▼

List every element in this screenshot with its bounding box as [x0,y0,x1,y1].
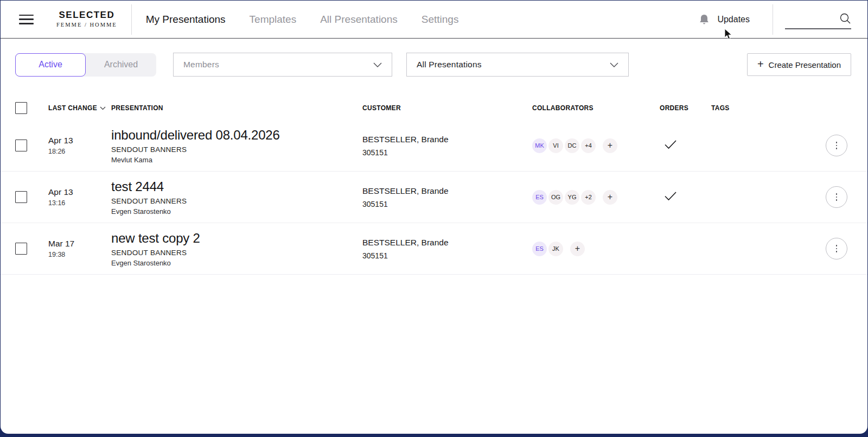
column-header-presentation: PRESENTATION [111,104,362,112]
collaborator-avatar[interactable]: DC [565,138,579,153]
plus-icon: + [757,58,764,71]
create-presentation-label: Create Presentation [769,60,841,69]
collaborator-avatar[interactable]: MK [532,138,547,153]
presentation-cell[interactable]: inbound/delivered 08.04.2026 SENDOUT BAN… [111,128,362,164]
column-header-last-change[interactable]: LAST CHANGE [48,104,111,112]
collaborator-avatar[interactable]: JK [548,242,563,256]
presentation-title[interactable]: test 2444 [111,179,362,194]
presentation-title[interactable]: new test copy 2 [111,231,362,246]
column-header-orders: ORDERS [660,104,711,112]
topnav-divider [773,4,773,35]
create-presentation-button[interactable]: + Create Presentation [747,53,851,76]
presentations-filter-dropdown[interactable]: All Presentations [406,53,629,77]
sort-chevron-icon [100,106,106,110]
search-icon[interactable] [839,12,851,24]
filter-bar: Active Archived Members All Presentation… [1,39,867,77]
presentation-cell[interactable]: new test copy 2 SENDOUT BANNERS Evgen St… [111,231,362,267]
presentation-owner: Evgen Starostenko [111,259,362,267]
row-menu-button[interactable] [826,186,847,208]
add-collaborator-button[interactable]: + [603,190,617,205]
row-checkbox[interactable] [15,243,27,255]
customer-cell: BESTSELLER, Brande 305151 [362,238,532,260]
last-change-cell: Mar 17 19:38 [48,239,111,258]
order-check-icon [664,191,677,201]
status-segmented-control: Active Archived [15,53,156,77]
tab-active[interactable]: Active [15,53,86,77]
collaborator-avatar[interactable]: OG [548,190,563,205]
nav-divider [131,4,132,35]
presentations-table: LAST CHANGE PRESENTATION CUSTOMER COLLAB… [1,96,867,275]
hamburger-menu-icon[interactable] [19,15,34,24]
order-check-icon [664,140,677,149]
nav-item-templates[interactable]: Templates [250,14,297,26]
presentation-subtitle: SENDOUT BANNERS [111,145,362,154]
collaborator-overflow-badge[interactable]: +4 [581,138,596,153]
customer-cell: BESTSELLER, Brande 305151 [362,135,532,157]
column-header-customer: CUSTOMER [362,104,532,112]
collaborator-overflow-badge[interactable]: +2 [581,190,596,205]
collaborator-avatar[interactable]: ES [532,242,547,256]
row-menu-button[interactable] [826,238,847,259]
row-checkbox[interactable] [15,191,27,203]
column-header-collaborators: COLLABORATORS [532,104,660,112]
presentation-subtitle: SENDOUT BANNERS [111,197,362,205]
presentation-subtitle: SENDOUT BANNERS [111,249,362,257]
presentation-title[interactable]: inbound/delivered 08.04.2026 [111,128,362,143]
nav-item-settings[interactable]: Settings [422,14,459,26]
presentation-owner: Mevlut Kama [111,156,362,164]
members-dropdown-placeholder: Members [183,60,219,69]
search-input[interactable] [785,10,851,29]
table-row[interactable]: Apr 13 18:26 inbound/delivered 08.04.202… [1,120,867,172]
table-header-row: LAST CHANGE PRESENTATION CUSTOMER COLLAB… [1,96,867,120]
customer-cell: BESTSELLER, Brande 305151 [362,186,532,208]
chevron-down-icon [373,62,382,67]
collaborator-avatar[interactable]: VI [548,138,563,153]
add-collaborator-button[interactable]: + [603,138,617,153]
collaborator-avatar[interactable]: ES [532,190,547,205]
collaborators-cell: MK VI DC +4 + [532,138,660,153]
top-navbar: SELECTED FEMME / HOMME My Presentations … [1,1,867,39]
row-menu-button[interactable] [826,135,847,156]
updates-link[interactable]: Updates [717,15,750,24]
brand-logo[interactable]: SELECTED FEMME / HOMME [56,10,117,28]
logo-subtitle: FEMME / HOMME [56,22,117,28]
collaborators-cell: ES OG YG +2 + [532,190,660,205]
presentation-cell[interactable]: test 2444 SENDOUT BANNERS Evgen Staroste… [111,179,362,216]
table-row[interactable]: Mar 17 19:38 new test copy 2 SENDOUT BAN… [1,223,867,275]
table-row[interactable]: Apr 13 13:16 test 2444 SENDOUT BANNERS E… [1,172,867,223]
bell-icon[interactable] [699,14,710,26]
last-change-cell: Apr 13 13:16 [48,187,111,207]
collaborators-cell: ES JK + [532,242,660,256]
presentations-filter-value: All Presentations [417,60,482,69]
last-change-cell: Apr 13 18:26 [48,136,111,155]
add-collaborator-button[interactable]: + [570,242,585,256]
app-window: SELECTED FEMME / HOMME My Presentations … [1,1,867,434]
orders-cell [660,191,711,203]
presentation-owner: Evgen Starostenko [111,207,362,216]
members-dropdown[interactable]: Members [173,53,392,77]
nav-item-my-presentations[interactable]: My Presentations [146,14,226,26]
logo-title: SELECTED [56,10,117,21]
row-checkbox[interactable] [15,140,27,151]
column-header-tags: TAGS [711,104,814,112]
tab-archived[interactable]: Archived [86,53,156,77]
collaborator-avatar[interactable]: YG [565,190,579,205]
main-navigation: My Presentations Templates All Presentat… [146,14,459,26]
topnav-right: Updates [699,4,851,35]
chevron-down-icon [610,62,618,67]
orders-cell [660,140,711,151]
nav-item-all-presentations[interactable]: All Presentations [320,14,398,26]
select-all-checkbox[interactable] [15,102,27,114]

▲

Your copy of the material above should be exact and free of pictures.

◆ **OUTPUT OF THE TASK**:
List every element in this screenshot with its bounding box as [x0,y0,x1,y1].
column-header-presentation: PRESENTATION [111,104,362,112]
collaborator-avatar[interactable]: DC [565,138,579,153]
plus-icon: + [757,58,764,71]
create-presentation-label: Create Presentation [769,60,841,69]
collaborator-avatar[interactable]: MK [532,138,547,153]
presentation-cell[interactable]: inbound/delivered 08.04.2026 SENDOUT BAN… [111,128,362,164]
column-header-last-change[interactable]: LAST CHANGE [48,104,111,112]
collaborator-avatar[interactable]: JK [548,242,563,256]
presentation-title[interactable]: test 2444 [111,179,362,194]
presentation-title[interactable]: new test copy 2 [111,231,362,246]
column-header-orders: ORDERS [660,104,711,112]
topnav-divider [773,4,773,35]
create-presentation-button[interactable]: + Create Presentation [747,53,851,76]
presentations-filter-dropdown[interactable]: All Presentations [406,53,629,77]
sort-chevron-icon [100,106,106,110]
search-icon[interactable] [839,12,851,24]
filter-bar: Active Archived Members All Presentation… [1,39,867,77]
presentation-cell[interactable]: new test copy 2 SENDOUT BANNERS Evgen St… [111,231,362,267]
presentation-owner: Evgen Starostenko [111,259,362,267]
row-menu-button[interactable] [826,186,847,208]
add-collaborator-button[interactable]: + [603,190,617,205]
row-checkbox[interactable] [15,243,27,255]
customer-cell: BESTSELLER, Brande 305151 [362,238,532,260]
last-change-cell: Mar 17 19:38 [48,239,111,258]
order-check-icon [664,191,677,201]
status-segmented-control: Active Archived [15,53,156,77]
tab-active[interactable]: Active [15,53,86,77]
collaborator-avatar[interactable]: OG [548,190,563,205]
nav-divider [131,4,132,35]
presentations-table: LAST CHANGE PRESENTATION CUSTOMER COLLAB… [1,96,867,275]
hamburger-menu-icon[interactable] [19,15,34,24]
order-check-icon [664,140,677,149]
nav-item-templates[interactable]: Templates [250,14,297,26]
presentation-subtitle: SENDOUT BANNERS [111,145,362,154]
collaborator-overflow-badge[interactable]: +4 [581,138,596,153]
customer-cell: BESTSELLER, Brande 305151 [362,135,532,157]
column-header-customer: CUSTOMER [362,104,532,112]
collaborator-overflow-badge[interactable]: +2 [581,190,596,205]
collaborator-avatar[interactable]: ES [532,242,547,256]
row-menu-button[interactable] [826,238,847,259]
row-checkbox[interactable] [15,191,27,203]
column-header-collaborators: COLLABORATORS [532,104,660,112]
presentation-subtitle: SENDOUT BANNERS [111,197,362,205]
presentation-subtitle: SENDOUT BANNERS [111,249,362,257]
presentation-title[interactable]: inbound/delivered 08.04.2026 [111,128,362,143]
nav-item-settings[interactable]: Settings [422,14,459,26]
presentation-owner: Mevlut Kama [111,156,362,164]
members-dropdown-placeholder: Members [183,60,219,69]
search-input[interactable] [785,10,851,29]
table-row[interactable]: Apr 13 18:26 inbound/delivered 08.04.202… [1,120,867,172]
table-header-row: LAST CHANGE PRESENTATION CUSTOMER COLLAB… [1,96,867,120]
customer-cell: BESTSELLER, Brande 305151 [362,186,532,208]
chevron-down-icon [373,62,382,67]
collaborator-avatar[interactable]: VI [548,138,563,153]
add-collaborator-button[interactable]: + [603,138,617,153]
collaborator-avatar[interactable]: ES [532,190,547,205]
collaborators-cell: MK VI DC +4 + [532,138,660,153]
top-navbar: SELECTED FEMME / HOMME My Presentations … [1,1,867,39]
row-menu-button[interactable] [826,135,847,156]
updates-link[interactable]: Updates [717,15,750,24]
brand-logo[interactable]: SELECTED FEMME / HOMME [56,10,117,28]
logo-subtitle: FEMME / HOMME [56,22,117,28]
collaborators-cell: ES OG YG +2 + [532,190,660,205]
presentation-cell[interactable]: test 2444 SENDOUT BANNERS Evgen Staroste… [111,179,362,216]
table-row[interactable]: Mar 17 19:38 new test copy 2 SENDOUT BAN… [1,223,867,275]
table-row[interactable]: Apr 13 13:16 test 2444 SENDOUT BANNERS E… [1,172,867,223]
bell-icon[interactable] [699,14,710,26]
last-change-cell: Apr 13 13:16 [48,187,111,207]
collaborators-cell: ES JK + [532,242,660,256]
presentations-filter-value: All Presentations [417,60,482,69]
last-change-cell: Apr 13 18:26 [48,136,111,155]
add-collaborator-button[interactable]: + [570,242,585,256]
app-window: SELECTED FEMME / HOMME My Presentations … [1,1,867,434]
orders-cell [660,191,711,203]
presentation-owner: Evgen Starostenko [111,207,362,216]
members-dropdown[interactable]: Members [173,53,392,77]
nav-item-my-presentations[interactable]: My Presentations [146,14,226,26]
logo-title: SELECTED [56,10,117,21]
row-checkbox[interactable] [15,140,27,151]
column-header-tags: TAGS [711,104,814,112]
tab-archived[interactable]: Archived [86,53,156,77]
collaborator-avatar[interactable]: YG [565,190,579,205]
main-navigation: My Presentations Templates All Presentat… [146,14,459,26]
topnav-right: Updates [699,4,851,35]
chevron-down-icon [610,62,618,67]
orders-cell [660,140,711,151]
nav-item-all-presentations[interactable]: All Presentations [320,14,398,26]
select-all-checkbox[interactable] [15,102,27,114]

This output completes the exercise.